In practice, it also means you should default to incident reporting timelines in existing legislation. Under Article 33 of the General Data Protection Regulation (GDPR) for instance, personal data breaches should be reported within 72 hours. And under Article 96(1) of the revised Payment Services Directive (PSD2), payment service providers must report incidents within four hours. In the case of the draft PSD3 and Payment Services Regulation (PSR), there is a move to harmonize incident reporting requirements with other EU regulations like DORA.
Read more: Achieve PSD2 compliance with mobile app shielding
Of course, while these timelines serve as benchmarks, they are not directly applicable to all DORA requirements. However, they can serve as interim guidance and inform incident reporting practices until DORA's specific RTS are finalized. When in doubt, report incidents as soon as you reasonably can.
How to keep financial mobile apps secure and DORA-compliant
The ICT systems DORA regulates must include mobile financial apps. Though not all mobile app-related issues will trigger DORA reporting obligations, incidents that could affect the availability, confidentiality, or integrity of mobile apps—and are classified as major—would require reporting. This could include incidents like injection attacks, man-in-the-middle (MitM) attacks, app tampering, and more.
Case in point, Article 9 establishes a clear continuous monitoring obligation on FEs, with 9(1) highlighting a broader set of requirements for protection and prevention:
"For the purposes of adequately protecting ICT systems and with a view to organising response measures, financial entities shall continuously monitor and control the security and functioning of ICT systems and tools and shall minimise the impact of ICT risk on ICT systems through the deployment of appropriate ICT security tools, policies and procedures."
In addition, Articles 10 and 17 establish clear detection and incident management requirements for FEs. Together, they are part of a comprehensive approach to ICT risk management that includes identification, protection, detection, response, recovery, and learning and improvement.
"Financial entities shall have in place mechanisms to promptly detect anomalous activities, in accordance with Article 17, including ICT network performance issues and ICT-related incidents, and to identify potential material single points of failure... ."

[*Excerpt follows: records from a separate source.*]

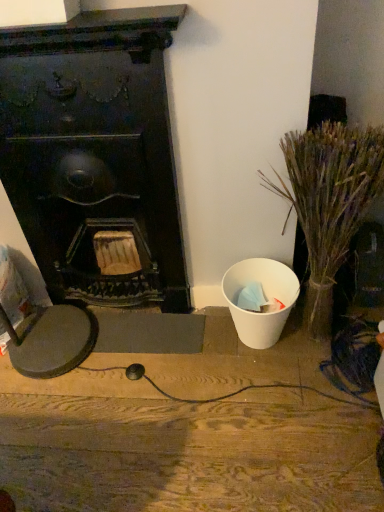 What is the approximate height of white matte trash can at right?

white matte trash can at right is 1.49 inches in height.

Find the location of a particular element. dry grass at right is located at coordinates (330, 190).

Considering the relative sizes of dry grass at right and black matte fireplace at left in the image provided, is dry grass at right thinner than black matte fireplace at left?

Incorrect, the width of dry grass at right is not less than that of black matte fireplace at left.

Considering the relative sizes of dry grass at right and black matte fireplace at left in the image provided, is dry grass at right taller than black matte fireplace at left?

In fact, dry grass at right may be shorter than black matte fireplace at left.

Is point (351, 181) closer or farther from the camera than point (170, 186)?

Point (351, 181).

Is dry grass at right smaller than black matte fireplace at left?

Indeed, dry grass at right has a smaller size compared to black matte fireplace at left.

Considering the sizes of objects black matte fireplace at left and white matte trash can at right in the image provided, who is bigger, black matte fireplace at left or white matte trash can at right?

black matte fireplace at left is bigger.

Does black matte fireplace at left have a lesser width compared to white matte trash can at right?

Yes, black matte fireplace at left is thinner than white matte trash can at right.

From the image's perspective, would you say black matte fireplace at left is shown under white matte trash can at right?

Incorrect, from the image's perspective, black matte fireplace at left is higher than white matte trash can at right.

Locate an element on the screen. fireplace in front of the dry grass at right is located at coordinates (94, 152).

Considering the sizes of objects black matte fireplace at left and dry grass at right in the image provided, who is wider, black matte fireplace at left or dry grass at right?

dry grass at right is wider.

From the image's perspective, is black matte fireplace at left beneath dry grass at right?

No, from the image's perspective, black matte fireplace at left is not below dry grass at right.

From the image's perspective, is white matte trash can at right located above or below black matte fireplace at left?

white matte trash can at right is below black matte fireplace at left.

Where is `fireplace located in front of the white matte trash can at right`? fireplace located in front of the white matte trash can at right is located at coordinates (94, 152).

Is white matte trash can at right turned away from black matte fireplace at left?

No, white matte trash can at right is not facing the opposite direction of black matte fireplace at left.

Looking at this image, which of these two, white matte trash can at right or black matte fireplace at left, is smaller?

With smaller size is white matte trash can at right.

Does point (21, 438) lie behind point (310, 210)?

Yes, point (21, 438) is farther from viewer.

From the image's perspective, would you say white matte trash can at right is positioned over dry grass at right?

No, from the image's perspective, white matte trash can at right is not above dry grass at right.

Where is `plant on the right of white matte trash can at right`? This screenshot has height=512, width=384. plant on the right of white matte trash can at right is located at coordinates (330, 190).

Based on the photo, is white matte trash can at right wider or thinner than dry grass at right?

white matte trash can at right is wider than dry grass at right.

Does point (356, 209) lie in front of point (248, 508)?

That is True.

From a real-world perspective, is dry grass at right positioned over white matte trash can at right based on gravity?

Indeed, from a real-world perspective, dry grass at right stands above white matte trash can at right.

From the image's perspective, relative to white matte trash can at right, is dry grass at right above or below?

From the image's perspective, dry grass at right appears above white matte trash can at right.

How different are the orientations of dry grass at right and white matte trash can at right in degrees?

The angle between the facing direction of dry grass at right and the facing direction of white matte trash can at right is 0.163 degrees.

Find the location of a particular element. plant behind the black matte fireplace at left is located at coordinates click(x=330, y=190).

Identify the location of fireplace above the white matte trash can at right (from a real-world perspective). (94, 152).

Estimate the real-world distances between objects in this image. Which object is further from black matte fireplace at left, dry grass at right or white matte trash can at right?

The object further to black matte fireplace at left is white matte trash can at right.

From the image, which object appears to be farther from dry grass at right, white matte trash can at right or black matte fireplace at left?

white matte trash can at right is further to dry grass at right.

Based on their spatial positions, is black matte fireplace at left or white matte trash can at right closer to dry grass at right?

Based on the image, black matte fireplace at left appears to be nearer to dry grass at right.

Looking at the image, which one is located further to white matte trash can at right, black matte fireplace at left or dry grass at right?

dry grass at right lies further to white matte trash can at right than the other object.

In the scene shown: Looking at the image, which one is located closer to white matte trash can at right, dry grass at right or black matte fireplace at left?

black matte fireplace at left.

Looking at the image, which one is located further to black matte fireplace at left, white matte trash can at right or dry grass at right?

It should go without saying that the best way to comply is, as usual, prevention. And for that, you’ll need multi-layered mobile app protection. However, in the event of an incident, and to effectively meet your reporting obligations under DORA, it's crucial to have deep insight into your mobile financial apps. This allows you to identify potential threats early and prevent incidents from escalating into major issues. Without robust detection capabilities, you risk failing to identify and classify incidents, which can significantly hinder your ability to comply with the stringent reporting requirements outlined in DORA.
This is a particular challenge if your app depends on external SDKs or 3rd-party code libraries, where you might not have oversight over the risks they might introduce. In this case, it’s just as important to protect your entire app as it is to detect malicious activity or performance degradation immediately to comply with DORA, which falls in line with the Chapter V obligations around third-party risk management.